A century ago, Anna Jarvis devised a tribute to her mom and those everywhere. This isn't what she had in mind.

May 11, 2008|From the Associated Press

GRAFTON, W.VA. — On this 100th anniversary of Mother's Day, the woman credited with creating one of the world's most celebrated holidays would almost certainly not be pleased with all the flowers, candy or gifts.

Anna Jarvis would probably want us to give mothers a white carnation to signify the purity of a mother's love.

Jarvis, who never married and never had children, got the Mother's Day idea after her mother said it would be nice if someone created a memorial to mothers.

Three years after her mother died in 1905, she organized the first official Mother's Day service at the church where her mother had spent more than 20 years teaching Sunday school.

The former Andrews Methodist Episcopal Church is now officially a shrine to mothers around the world, and the anniversary will be celebrated there today as well as at the Anna Jarvis Birth- place Museum in nearby Webster.

West Virginia became the first state to recognize Mother's Day, in 1910.

President Wilson approved a resolution in 1914 marking the second Sunday in May a nationwide observance.

Mother's Day is now celebrated on the second Sunday in May in 52 countries.

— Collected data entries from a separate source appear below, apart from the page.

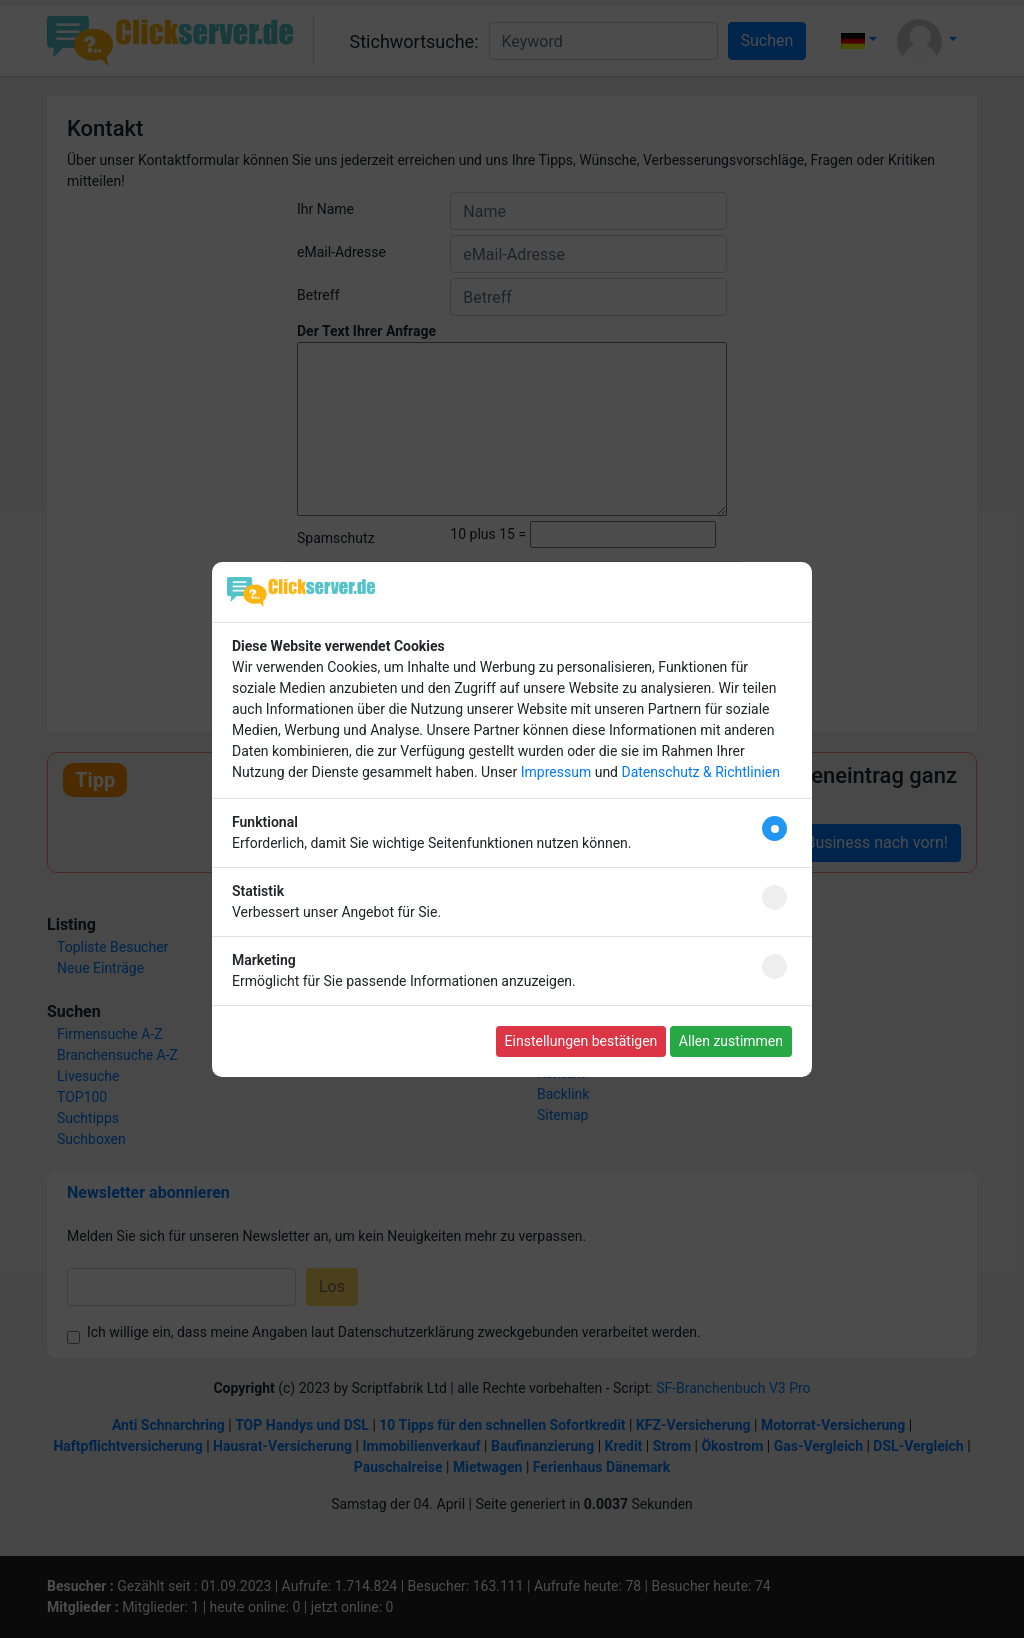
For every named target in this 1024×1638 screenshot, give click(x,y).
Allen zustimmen (731, 1041)
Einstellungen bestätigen (581, 1041)
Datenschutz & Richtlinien (700, 772)
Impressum (556, 772)
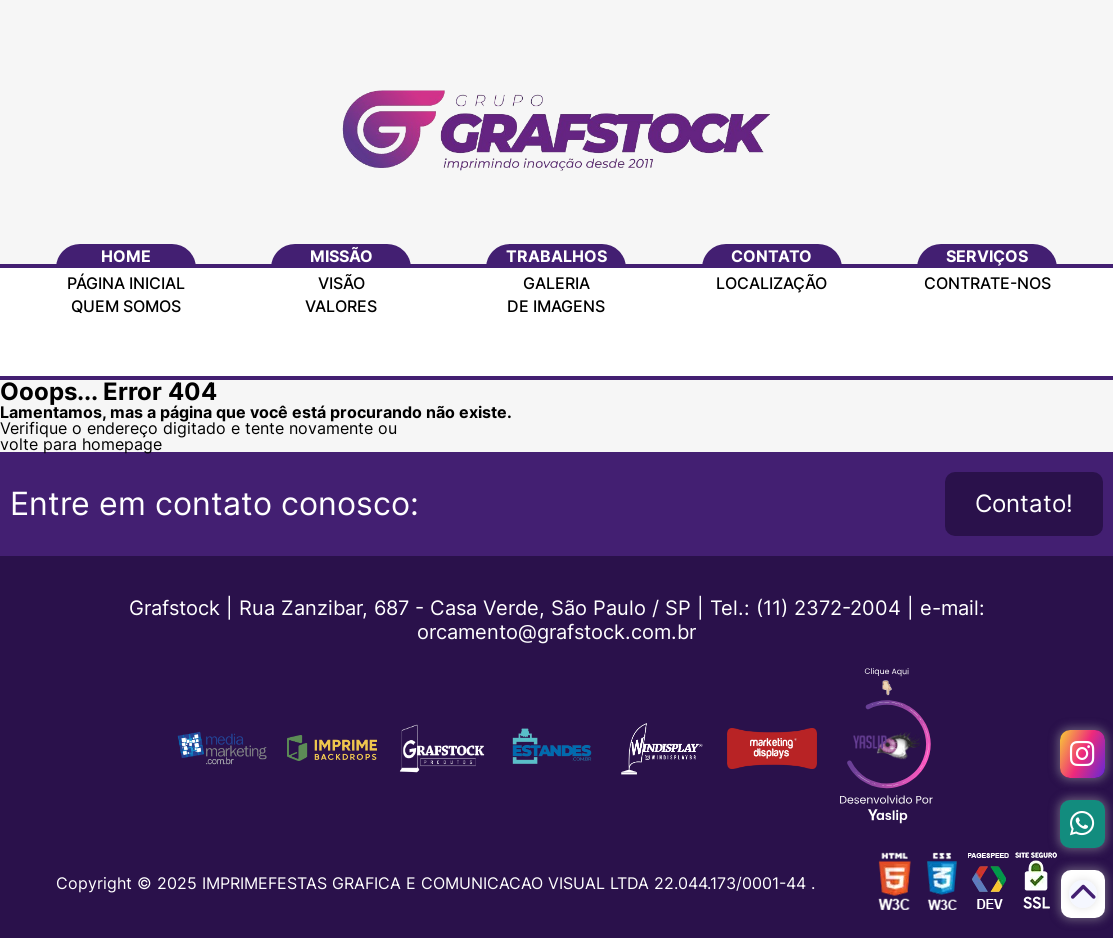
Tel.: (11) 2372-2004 (805, 608)
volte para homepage (81, 444)
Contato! (1024, 503)
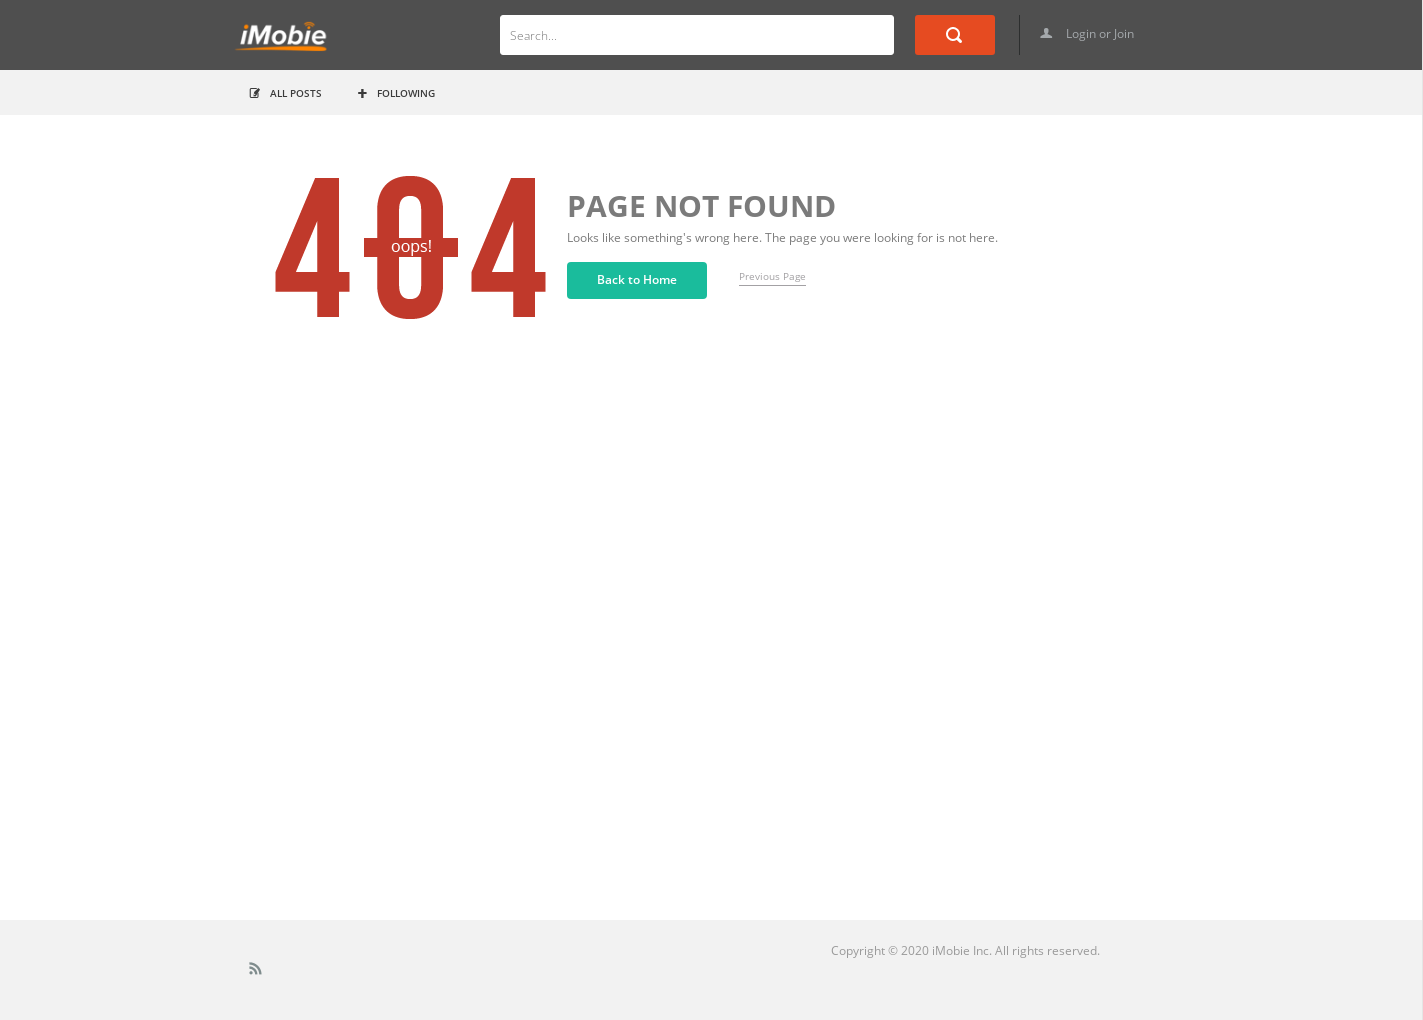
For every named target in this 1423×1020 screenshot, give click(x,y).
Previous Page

"Everyone has a mother," said Sally Thayer, a trustee of the International Mother's Day Shrine in Grafton.

"It's a wonderful thing to celebrate."

Jarvis herself, however, became increasingly disturbed as the celebration turned into a reason to sell greeting cards and other items; she became known for berating people who purchased cards, saying they were too lazy to write personal letters "to the woman who has done more for you than anyone in the world."

Before she died in 1948, she protested at a Mother's Day celebration in New York and was arrested for disturbing the peace.

Cindi Mason, director of the shrine in Grafton, said that Jarvis "wished she would have never started the day because it became so out of control."

The National Retail Federation estimates that Americans will spend $15 billion this year honoring their mothers. Dining out is expected to be the No. 1 expense.